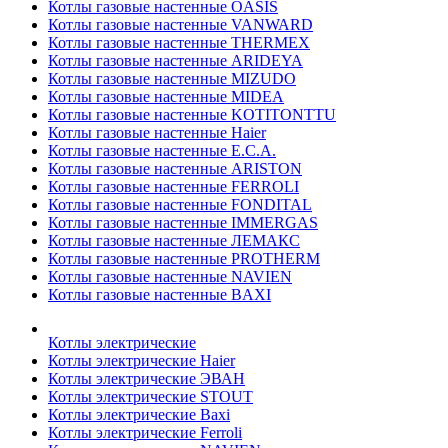
Котлы газовые настенные OASIS
Котлы газовые настенные VANWARD
Котлы газовые настенные THERMEX
Котлы газовые настенные ARIDEYA
Котлы газовые настенные MIZUDO
Котлы газовые настенные MIDEA
Котлы газовые настенные KOTITONTTU
Котлы газовые настенные Haier
Котлы газовые настенные E.C.A.
Котлы газовые настенные ARISTON
Котлы газовые настенные FERROLI
Котлы газовые настенные FONDITAL
Котлы газовые настенные IMMERGAS
Котлы газовые настенные ЛЕМАКС
Котлы газовые настенные PROTHERM
Котлы газовые настенные NAVIEN
Котлы газовые настенные BAXI
Котлы электрические
Котлы электрические Haier
Котлы электрические ЭВАН
Котлы электрические STOUT
Котлы электрические Baxi
Котлы электрические Ferroli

*WHAT IS EXPECTED*.
Repeat the listing above verbatim, but exclude the pictures it contains.

*RESULT FOR THIS EXERCISE*.
Котлы газовые настенные OASIS
Котлы газовые настенные VANWARD
Котлы газовые настенные THERMEX
Котлы газовые настенные ARIDEYA
Котлы газовые настенные MIZUDO
Котлы газовые настенные MIDEA
Котлы газовые настенные KOTITONTTU
Котлы газовые настенные Haier
Котлы газовые настенные E.C.A.
Котлы газовые настенные ARISTON
Котлы газовые настенные FERROLI
Котлы газовые настенные FONDITAL
Котлы газовые настенные IMMERGAS
Котлы газовые настенные ЛЕМАКС
Котлы газовые настенные PROTHERM
Котлы газовые настенные NAVIEN
Котлы газовые настенные BAXI
Котлы электрические
Котлы электрические Haier
Котлы электрические ЭВАН
Котлы электрические STOUT
Котлы электрические Baxi
Котлы электрические Ferroli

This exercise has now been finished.